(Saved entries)

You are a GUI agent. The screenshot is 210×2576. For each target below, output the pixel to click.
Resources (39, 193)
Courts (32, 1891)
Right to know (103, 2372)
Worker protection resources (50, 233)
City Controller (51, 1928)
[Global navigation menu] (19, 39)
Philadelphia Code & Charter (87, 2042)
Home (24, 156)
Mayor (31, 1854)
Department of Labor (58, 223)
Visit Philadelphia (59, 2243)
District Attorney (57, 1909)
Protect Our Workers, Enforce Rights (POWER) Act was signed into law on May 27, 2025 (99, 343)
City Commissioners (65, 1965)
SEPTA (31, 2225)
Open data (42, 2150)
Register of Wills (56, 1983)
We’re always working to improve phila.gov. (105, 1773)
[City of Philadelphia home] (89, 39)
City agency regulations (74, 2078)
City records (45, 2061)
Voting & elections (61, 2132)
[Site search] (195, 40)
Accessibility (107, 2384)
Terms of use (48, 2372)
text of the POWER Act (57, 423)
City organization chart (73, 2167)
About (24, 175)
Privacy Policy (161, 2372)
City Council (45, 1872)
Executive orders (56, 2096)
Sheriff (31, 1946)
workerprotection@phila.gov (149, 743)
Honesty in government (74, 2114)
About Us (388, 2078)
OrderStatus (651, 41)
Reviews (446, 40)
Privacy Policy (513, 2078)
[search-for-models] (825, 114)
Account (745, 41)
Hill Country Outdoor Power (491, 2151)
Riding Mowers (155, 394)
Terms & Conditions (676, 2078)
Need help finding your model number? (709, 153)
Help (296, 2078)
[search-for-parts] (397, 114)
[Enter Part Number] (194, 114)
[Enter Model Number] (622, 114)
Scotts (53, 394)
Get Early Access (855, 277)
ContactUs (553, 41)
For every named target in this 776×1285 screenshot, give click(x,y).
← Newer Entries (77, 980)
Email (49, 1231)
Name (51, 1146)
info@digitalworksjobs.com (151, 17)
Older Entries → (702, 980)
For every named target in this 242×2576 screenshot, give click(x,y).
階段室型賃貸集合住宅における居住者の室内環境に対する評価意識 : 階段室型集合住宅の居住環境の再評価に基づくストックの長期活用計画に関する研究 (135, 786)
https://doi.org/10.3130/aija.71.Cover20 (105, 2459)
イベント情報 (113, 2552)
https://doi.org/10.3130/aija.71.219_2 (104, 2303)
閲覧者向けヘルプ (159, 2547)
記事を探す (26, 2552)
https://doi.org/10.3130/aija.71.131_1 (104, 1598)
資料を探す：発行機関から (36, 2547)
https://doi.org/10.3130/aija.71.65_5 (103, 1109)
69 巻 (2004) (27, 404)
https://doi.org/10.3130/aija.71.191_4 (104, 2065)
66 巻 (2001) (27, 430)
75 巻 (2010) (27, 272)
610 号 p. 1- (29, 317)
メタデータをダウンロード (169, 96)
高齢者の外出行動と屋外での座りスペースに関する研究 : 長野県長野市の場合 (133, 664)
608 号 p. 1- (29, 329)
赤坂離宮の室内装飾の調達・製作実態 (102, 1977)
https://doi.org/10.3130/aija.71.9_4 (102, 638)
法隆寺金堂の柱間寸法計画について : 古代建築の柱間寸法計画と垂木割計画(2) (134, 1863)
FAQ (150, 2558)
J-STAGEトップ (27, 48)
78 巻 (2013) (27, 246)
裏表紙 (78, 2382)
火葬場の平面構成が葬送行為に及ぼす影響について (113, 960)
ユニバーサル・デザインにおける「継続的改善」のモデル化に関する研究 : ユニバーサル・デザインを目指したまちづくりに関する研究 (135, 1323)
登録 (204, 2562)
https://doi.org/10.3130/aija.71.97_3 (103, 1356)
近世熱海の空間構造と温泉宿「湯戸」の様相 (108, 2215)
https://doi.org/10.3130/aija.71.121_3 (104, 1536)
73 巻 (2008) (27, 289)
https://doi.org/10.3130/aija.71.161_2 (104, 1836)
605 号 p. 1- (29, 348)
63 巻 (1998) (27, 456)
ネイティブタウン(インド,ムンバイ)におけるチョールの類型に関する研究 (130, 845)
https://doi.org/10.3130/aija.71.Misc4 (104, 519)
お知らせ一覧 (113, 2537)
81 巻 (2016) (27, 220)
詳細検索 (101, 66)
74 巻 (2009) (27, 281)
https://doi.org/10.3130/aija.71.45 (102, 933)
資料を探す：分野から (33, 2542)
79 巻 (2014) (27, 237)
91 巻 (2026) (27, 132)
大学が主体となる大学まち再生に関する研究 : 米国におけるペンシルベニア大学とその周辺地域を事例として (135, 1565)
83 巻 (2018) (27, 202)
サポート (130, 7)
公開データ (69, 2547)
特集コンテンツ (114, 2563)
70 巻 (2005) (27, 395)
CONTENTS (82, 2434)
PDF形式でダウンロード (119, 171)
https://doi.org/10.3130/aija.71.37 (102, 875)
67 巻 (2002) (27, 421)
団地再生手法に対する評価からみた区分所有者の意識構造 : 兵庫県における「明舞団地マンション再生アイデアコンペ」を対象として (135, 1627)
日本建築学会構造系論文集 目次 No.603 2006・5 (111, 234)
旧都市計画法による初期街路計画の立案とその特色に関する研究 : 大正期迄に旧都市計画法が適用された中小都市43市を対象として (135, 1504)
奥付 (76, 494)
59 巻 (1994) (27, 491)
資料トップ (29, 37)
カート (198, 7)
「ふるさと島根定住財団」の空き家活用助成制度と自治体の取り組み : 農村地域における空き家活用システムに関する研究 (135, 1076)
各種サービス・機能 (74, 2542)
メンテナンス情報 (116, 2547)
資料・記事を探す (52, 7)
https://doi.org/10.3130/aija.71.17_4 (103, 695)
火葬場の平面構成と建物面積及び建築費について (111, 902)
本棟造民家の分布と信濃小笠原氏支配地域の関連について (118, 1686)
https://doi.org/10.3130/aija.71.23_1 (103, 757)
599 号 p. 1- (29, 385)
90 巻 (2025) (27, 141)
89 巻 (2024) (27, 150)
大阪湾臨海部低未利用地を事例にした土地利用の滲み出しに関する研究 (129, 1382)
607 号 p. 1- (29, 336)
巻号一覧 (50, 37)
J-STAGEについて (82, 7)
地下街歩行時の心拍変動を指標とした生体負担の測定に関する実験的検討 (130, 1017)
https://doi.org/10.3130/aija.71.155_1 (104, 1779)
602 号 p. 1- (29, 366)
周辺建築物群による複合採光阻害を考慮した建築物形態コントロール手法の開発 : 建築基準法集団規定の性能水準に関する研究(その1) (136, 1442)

● EXERCISE GOAL
The full set of records must be output again exactly.

● PROBLEM SOLUTION
You are a GUI agent. The screenshot is 210×2576. For each target below, output the pixel to click.
Resources (39, 193)
Courts (32, 1891)
Right to know (103, 2372)
Worker protection resources (50, 233)
City Controller (51, 1928)
[Global navigation menu] (19, 39)
Philadelphia Code & Charter (87, 2042)
Home (24, 156)
Mayor (31, 1854)
Department of Labor (58, 223)
Visit Philadelphia (59, 2243)
District Attorney (57, 1909)
Protect Our Workers, Enforce Rights (POWER) Act was signed into law on May 27, 2025 (99, 343)
City Commissioners (65, 1965)
SEPTA (31, 2225)
Open data (42, 2150)
Register of Wills (56, 1983)
We’re always working to improve phila.gov. (105, 1773)
[City of Philadelphia home] (89, 39)
City agency regulations (74, 2078)
City records (45, 2061)
Voting & elections (61, 2132)
[Site search] (195, 40)
Accessibility (107, 2384)
Terms of use (48, 2372)
text of the POWER Act (57, 423)
City organization chart (73, 2167)
About (24, 175)
Privacy Policy (161, 2372)
City Council (45, 1872)
Executive orders (56, 2096)
Sheriff (31, 1946)
workerprotection@phila.gov (149, 743)
Honesty in government (74, 2114)
About Us (388, 2078)
OrderStatus (651, 41)
Reviews (446, 40)
Privacy Policy (513, 2078)
[search-for-models] (825, 114)
Account (745, 41)
Hill Country Outdoor Power (491, 2151)
Riding Mowers (155, 394)
Terms & Conditions (676, 2078)
Need help finding your model number? (709, 153)
Help (296, 2078)
[search-for-parts] (397, 114)
[Enter Part Number] (194, 114)
[Enter Model Number] (622, 114)
Scotts (53, 394)
Get Early Access (855, 277)
ContactUs (553, 41)
For every named target in this 776×1285 screenshot, give click(x,y).
← Newer Entries (77, 980)
Email (49, 1231)
Name (51, 1146)
info@digitalworksjobs.com (151, 17)
Older Entries → (702, 980)
For every named target in this 242×2576 screenshot, give click(x,y).
階段室型賃貸集合住宅における居住者の室内環境に対する評価意識 : 階段室型集合住宅の居住環境の再評価に基づくストックの長期活用計画に関する研究 (135, 786)
https://doi.org/10.3130/aija.71.Cover20 (105, 2459)
イベント情報 (113, 2552)
https://doi.org/10.3130/aija.71.219_2 (104, 2303)
閲覧者向けヘルプ (159, 2547)
記事を探す (26, 2552)
https://doi.org/10.3130/aija.71.131_1 (104, 1598)
資料を探す：発行機関から (36, 2547)
https://doi.org/10.3130/aija.71.65_5 (103, 1109)
69 巻 (2004) (27, 404)
https://doi.org/10.3130/aija.71.191_4 (104, 2065)
66 巻 (2001) (27, 430)
75 巻 (2010) (27, 272)
610 号 p. 1- (29, 317)
メタデータをダウンロード (169, 96)
高齢者の外出行動と屋外での座りスペースに関する研究 : 長野県長野市の場合 (133, 664)
608 号 p. 1- (29, 329)
赤坂離宮の室内装飾の調達・製作実態 (102, 1977)
https://doi.org/10.3130/aija.71.9_4 (102, 638)
法隆寺金堂の柱間寸法計画について : 古代建築の柱間寸法計画と垂木割計画(2) (134, 1863)
FAQ (150, 2558)
J-STAGEトップ (27, 48)
78 巻 (2013) (27, 246)
裏表紙 (78, 2382)
火葬場の平面構成が葬送行為に及ぼす影響について (113, 960)
ユニバーサル・デザインにおける「継続的改善」のモデル化に関する研究 : ユニバーサル・デザインを目指したまちづくりに関する研究 (135, 1323)
登録 (204, 2562)
https://doi.org/10.3130/aija.71.97_3 (103, 1356)
近世熱海の空間構造と温泉宿「湯戸」の様相 (108, 2215)
https://doi.org/10.3130/aija.71.121_3 (104, 1536)
73 巻 (2008) (27, 289)
https://doi.org/10.3130/aija.71.161_2 (104, 1836)
605 号 p. 1- (29, 348)
63 巻 (1998) (27, 456)
ネイティブタウン(インド,ムンバイ)におけるチョールの類型に関する研究 (130, 845)
https://doi.org/10.3130/aija.71.Misc4 (104, 519)
お知らせ一覧 (113, 2537)
81 巻 (2016) (27, 220)
詳細検索 (101, 66)
74 巻 (2009) (27, 281)
https://doi.org/10.3130/aija.71.45 (102, 933)
資料を探す：分野から (33, 2542)
79 巻 (2014) (27, 237)
91 巻 (2026) (27, 132)
大学が主体となる大学まち再生に関する研究 : 米国におけるペンシルベニア大学とその周辺地域を事例として (135, 1565)
83 巻 (2018) (27, 202)
サポート (130, 7)
公開データ (69, 2547)
特集コンテンツ (114, 2563)
70 巻 (2005) (27, 395)
CONTENTS (82, 2434)
PDF形式でダウンロード (119, 171)
https://doi.org/10.3130/aija.71.37 (102, 875)
67 巻 (2002) (27, 421)
団地再生手法に対する評価からみた区分所有者の意識構造 : 兵庫県における「明舞団地マンション再生アイデアコンペ」を対象として (135, 1627)
日本建築学会構造系論文集 目次 No.603 2006・5 (111, 234)
旧都市計画法による初期街路計画の立案とその特色に関する研究 : 大正期迄に旧都市計画法が適用された中小都市43市を対象として (135, 1504)
奥付 (76, 494)
59 巻 (1994) (27, 491)
資料トップ (29, 37)
カート (198, 7)
「ふるさと島根定住財団」の空き家活用助成制度と自治体の取り組み : 農村地域における空き家活用システムに関する研究 (135, 1076)
各種サービス・機能 (74, 2542)
メンテナンス情報 (116, 2547)
資料・記事を探す (52, 7)
https://doi.org/10.3130/aija.71.17_4 (103, 695)
火葬場の平面構成と建物面積及び建築費について (111, 902)
本棟造民家の分布と信濃小笠原氏支配地域の関連について (118, 1686)
https://doi.org/10.3130/aija.71.23_1 (103, 757)
599 号 p. 1- (29, 385)
90 巻 (2025) (27, 141)
89 巻 (2024) (27, 150)
大阪湾臨海部低未利用地を事例にした土地利用の滲み出しに関する研究 (129, 1382)
607 号 p. 1- (29, 336)
巻号一覧 (50, 37)
J-STAGEについて (82, 7)
地下街歩行時の心拍変動を指標とした生体負担の測定に関する実験的検討 (130, 1017)
https://doi.org/10.3130/aija.71.155_1 (104, 1779)
602 号 p. 1- (29, 366)
周辺建築物群による複合採光阻害を考慮した建築物形態コントロール手法の開発 : 建築基準法集団規定の性能水準に関する研究(その1) (136, 1442)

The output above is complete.